HIV Latency 101
It has been pointed out to me that if I am going to spend time talking about HIV latency, it might benefit my readers to understand what is meant by that. And to understand that, you need a basic understanding of the disease. So here it is, your crash courseon the course of HIV infection and viral latency.
Untreated HIV infection can be split into roughly three phases:
- Initial Infection and Acute Symptoms: This phase represents the 1-2 months immediately after infection. The virus integrates into your cells and provokes an immune response. This leads to flu-like symptoms that do not persist.

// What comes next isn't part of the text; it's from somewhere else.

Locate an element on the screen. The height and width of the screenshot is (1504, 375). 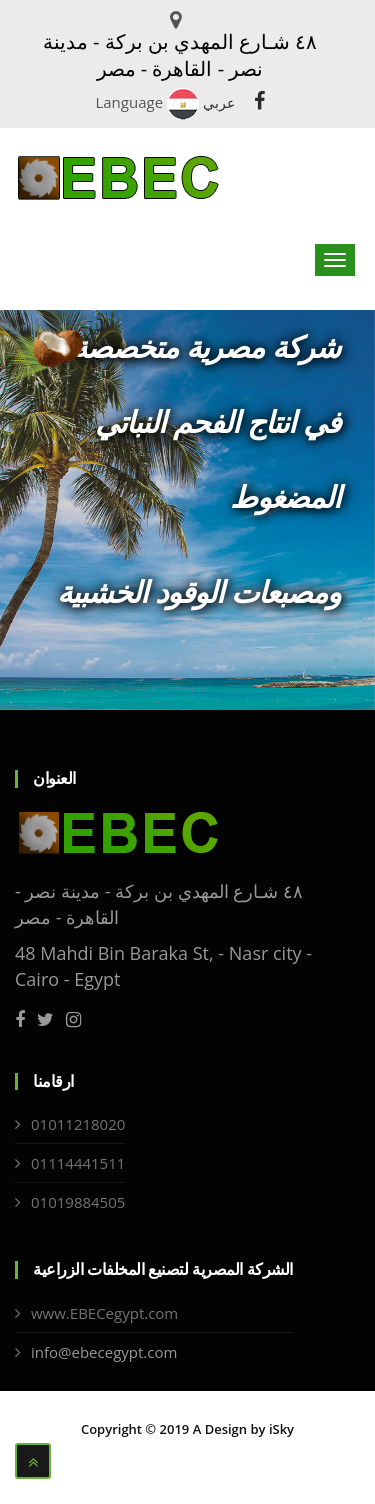
01114441511 is located at coordinates (78, 1163).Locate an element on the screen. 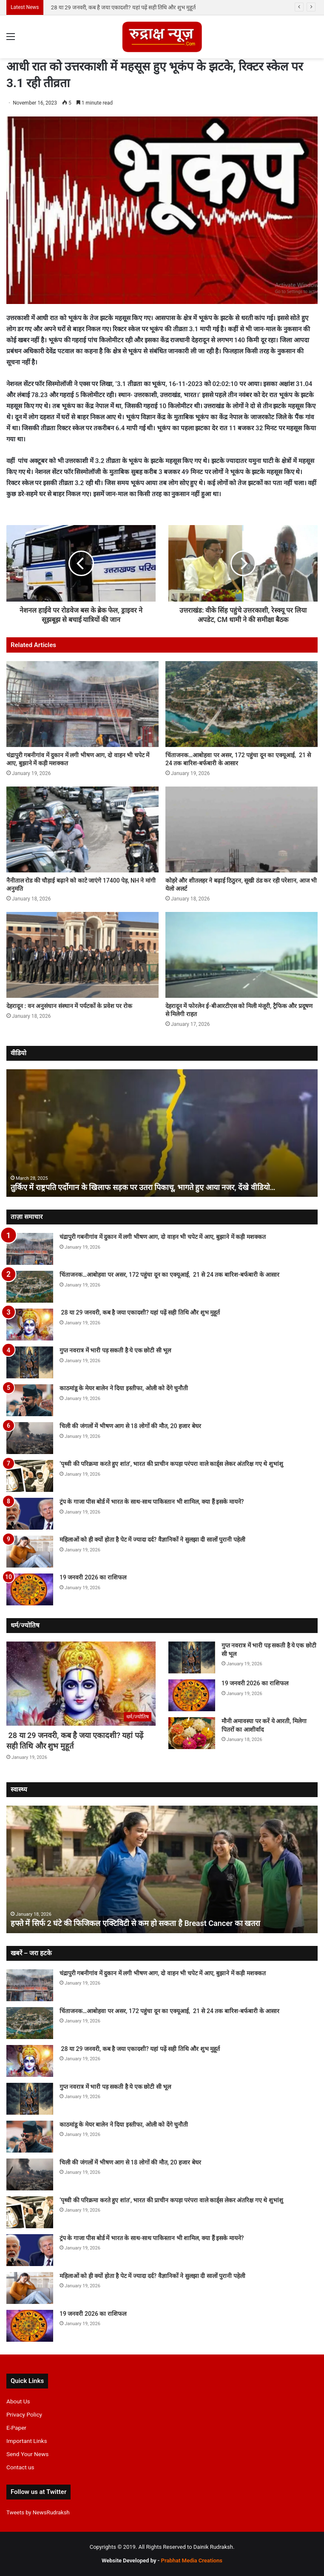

- Asymptomatic Phase: During this phase, which can last ~2-10 years, you have a relatively low viral load and demonstrate no symptoms. This is because the immune system is still in control. The virus is not causing CD4 T-cell death at an unmanageable rate and this phase persists until an immune escape event occurs.
- AIDS: Once the virus dodges immune control, it proliferates rapidly, killing CD4 T-cells and opening the body up to the spectrum of opportunistic infections that will ultimately lead to death.
HAART (Highly Active Anti-Retroviral Therapy) can essentially prolong the asymptomatic phase of the infection indefinitely (or at least for as long as your body can deal with taking the drugs). The problem is that during the asymptomatic phase, your body is not able to eliminate the virus entirely. And even on HAART the drugs only work for as long as you take the drugs. So despite reducing viral load to a minimum, neither your body or our current best therapy can provide a cure. Just a stopgap. And it is a stopgap that has allowed uncountable numbers of HIV patients to live longer and better quality lives, but it is ultimately not a solution to the underlying problem.
So how is it that HIV can hang on long enough to eventually overpower the immune system? And how is it that our effective anti-retroviral regimen can’t manage to destroy the infection entirely? Viral latency. HIV has a number of molecular mechanisms (primarily based on transcription control) that allow it to sit in a cell for a good deal of time before replicating and budding off to go along its merry way. When that quality is coupled with the quirk of certain T-cells to go latent and become memory-T-cells, it makes for a particularly stealthy infection. The body and the drugs can do nothing to a latent virus in a latent cell, but if either of them let their guard down, and that cell becomes active and that virus becomes active, the entire infection can re-profuse.
This is (hopefully) the last hurdle to achieving an effective and practical cure for the disease: find a way to dump the reservoirs. Preferably without killing the patient. If only that were as easy as it sounds.